# Who Wouldn't Want to Work Here?



## monkE (Aug 4, 2010)

Had to do a service call this morning at Royal Van Yacht Club (R.V.Y.C) and it is just a beautiful marina in Stanley Park. I had to take a quick picture while waiting for the oil to drain on the engine i was working on. 
Gorgeous morning to be working down there


----------



## cowis (Apr 21, 2010)

verry nice!! but u shuold have taken a jont threw the Aquruim while u were waiting... lol


----------



## monkE (Aug 4, 2010)

hahahaha for sure! unfortunately it doesn't quite take that long!


----------



## cowis (Apr 21, 2010)

who needs to know  tell ur boss u ran into a prob and it took longer then normal.... but its ok cose u fixed the issue and it good as it was before!


----------



## Chappy (Apr 21, 2010)

Yup - it sure looks like it sucks to be you, Mike :bigsmile:


----------



## IceBlue (Mar 17, 2011)

I fell asleep in my back yard today. Beeeeaaaaauuuutiful afternoon.


----------



## onefishtwofish (Apr 21, 2010)

I dusted and vacuumed today. all this sunshine really shows the dust. 
did you see the statue of me down there????????????


----------



## SeaHorse_Fanatic (Apr 22, 2010)

I also used to have a lovely "Natural BC" view when I worked on a lake-based fish farm out in Powell River. Used to have friends come up and stay at the farm's log cabin for their vacation. Miss those great outdoors workplaces, but only when its beautiful outside.

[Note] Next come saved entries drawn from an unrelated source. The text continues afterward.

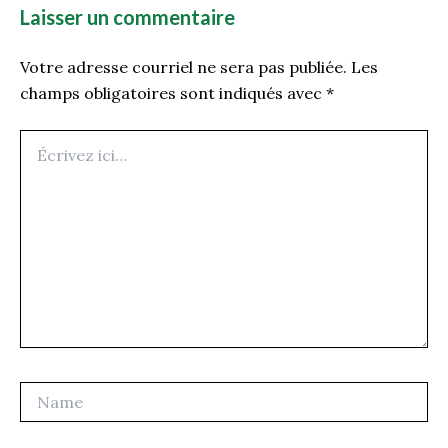
Laisser un commentaire
Votre adresse courriel ne sera pas publiée.
Les
champs obligatoires sont indiqués avec
*
Écrivez
ici…
Name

Instead, I had a tough day going for all-you-can-eat fish & chips at C-lovers in Coquitlam with Felicia and BC Mosaic, then off to Superstore, a school playground, King Ed's and a second, better playground for Felicia. Such a tough life, eh:bigsmile:


----------



## monkE (Aug 4, 2010)

SeaHorse_Fanatic said:


> I also used to have a lovely "Natural BC" view when I worked on a lake-based fish farm out in Powell River. Used to have friends come up and stay at the farm's log cabin for their vacation. Miss those great outdoors workplaces, but only when its beautiful outside.
> 
> Instead, I had a tough day going for all-you-can-eat fish & chips at C-lovers in Coquitlam with Felicia and BC Mosaic, then off to Superstore, a school playground, King Ed's and a second, better playground for Felicia. Such a tough life, eh:bigsmile:


lol ya sounds like a tough day! 

your right on about only when it's nice outside.. for every day like today, you usually have 4 or 5 that are terrible  especially this time of the year


----------



## Diztrbd1 (Apr 21, 2010)

That is a beautiful Marina for sure. I love riding by there in the summer. There a uprooted tree close to there that I stop to admire. Would be a super cool piece of driftwood if it wasn't 18' long lol I have a pic of it with kids climbing on it, I'll have to find it.


----------



## beN (Apr 21, 2010)

that would be awesome for sure Mike. looking foward to helping you out @ the boat show.


----------



## gklaw (May 31, 2010)

I would not want to work there. I just wish to be sitting in "my" boat watching someone else work :lol:


----------



## Dietmar (Dec 15, 2011)

Right on lol



gklaw said:


> I would not want to work there. I just wish to be sitting in "my" boat watching someone else work :lol:


----------